2. **Log in to crates.io** – authenticate once per workstation:
```bash
cargo login <your-api-token>
```
3. **Validate the package** – ensure the crate builds cleanly and packages without missing files:
```bash
cargo fmt
cargo clippy --all-targets --all-features
cargo test
cargo package
```
Inspect the generated `.crate` archive under `target/package/` if you need to double-check the bundle contents.
4. **Publish** – when you are ready, push the package live:
```bash
cargo publish
```
If you need to yank a release, run `cargo yank --vers <version>` (optionally with `--undo`).
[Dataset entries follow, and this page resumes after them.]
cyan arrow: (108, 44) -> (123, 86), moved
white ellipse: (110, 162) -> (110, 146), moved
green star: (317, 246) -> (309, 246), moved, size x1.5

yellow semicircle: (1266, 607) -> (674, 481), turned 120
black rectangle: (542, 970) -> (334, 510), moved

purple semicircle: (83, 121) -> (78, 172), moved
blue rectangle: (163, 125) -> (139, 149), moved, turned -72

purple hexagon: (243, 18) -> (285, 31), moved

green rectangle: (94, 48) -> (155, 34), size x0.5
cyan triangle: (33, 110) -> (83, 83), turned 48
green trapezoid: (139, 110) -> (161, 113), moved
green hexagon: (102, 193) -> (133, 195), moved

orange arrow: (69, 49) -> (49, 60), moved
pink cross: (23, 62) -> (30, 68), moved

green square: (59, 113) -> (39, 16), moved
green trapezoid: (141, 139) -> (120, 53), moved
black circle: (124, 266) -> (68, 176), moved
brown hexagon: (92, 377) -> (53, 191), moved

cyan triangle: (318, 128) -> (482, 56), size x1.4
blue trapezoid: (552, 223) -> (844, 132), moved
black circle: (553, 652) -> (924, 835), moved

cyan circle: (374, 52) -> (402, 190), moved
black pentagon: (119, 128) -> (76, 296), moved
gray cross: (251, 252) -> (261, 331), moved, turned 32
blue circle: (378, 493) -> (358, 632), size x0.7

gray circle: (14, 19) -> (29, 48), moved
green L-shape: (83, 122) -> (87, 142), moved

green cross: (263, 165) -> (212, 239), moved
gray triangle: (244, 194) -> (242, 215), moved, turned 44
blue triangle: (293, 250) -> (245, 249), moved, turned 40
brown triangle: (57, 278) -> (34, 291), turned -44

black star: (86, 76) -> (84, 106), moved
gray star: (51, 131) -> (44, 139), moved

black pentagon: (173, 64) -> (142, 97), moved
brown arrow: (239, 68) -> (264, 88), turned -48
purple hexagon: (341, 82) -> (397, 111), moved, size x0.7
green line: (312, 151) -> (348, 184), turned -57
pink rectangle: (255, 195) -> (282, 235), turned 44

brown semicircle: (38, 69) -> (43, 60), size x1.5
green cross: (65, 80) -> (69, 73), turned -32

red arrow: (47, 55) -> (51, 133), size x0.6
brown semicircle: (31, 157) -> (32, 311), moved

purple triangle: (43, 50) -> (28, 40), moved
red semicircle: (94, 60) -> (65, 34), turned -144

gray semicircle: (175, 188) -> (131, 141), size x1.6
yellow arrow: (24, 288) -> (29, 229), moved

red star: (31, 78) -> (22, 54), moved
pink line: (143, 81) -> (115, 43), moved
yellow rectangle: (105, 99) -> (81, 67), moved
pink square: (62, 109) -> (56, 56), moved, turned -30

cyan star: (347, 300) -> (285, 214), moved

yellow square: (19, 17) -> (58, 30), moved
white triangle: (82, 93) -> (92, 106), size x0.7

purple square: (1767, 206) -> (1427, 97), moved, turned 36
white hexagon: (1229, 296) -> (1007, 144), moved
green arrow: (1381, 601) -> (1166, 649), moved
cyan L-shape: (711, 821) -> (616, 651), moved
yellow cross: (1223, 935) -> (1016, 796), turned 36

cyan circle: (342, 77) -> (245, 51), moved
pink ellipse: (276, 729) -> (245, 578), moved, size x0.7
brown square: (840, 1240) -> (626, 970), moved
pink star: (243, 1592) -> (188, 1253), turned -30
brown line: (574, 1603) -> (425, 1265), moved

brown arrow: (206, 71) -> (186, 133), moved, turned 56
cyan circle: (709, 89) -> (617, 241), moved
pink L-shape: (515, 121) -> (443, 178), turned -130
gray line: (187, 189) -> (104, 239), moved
Remember that published versions
are immutable, so double-check the README and API docs before releasing.
## Project structure
```text
src/
bin/ivf_rabitq.rs # CLI for building & evaluating IVF + RaBitQ on any .fvecs dataset
io.rs # .fvecs/.ivecs readers and helpers
ivf.rs # IVF + RaBitQ searcher and training routines
kmeans.rs # Lightweight k-means used for in-crate training
math.rs # Vector math helpers
quantizer.rs # Core RaBitQ quantisation logic
rotation.rs # Random orthonormal rotator
```
Refer to `README.origin.md` for the original upstream documentation.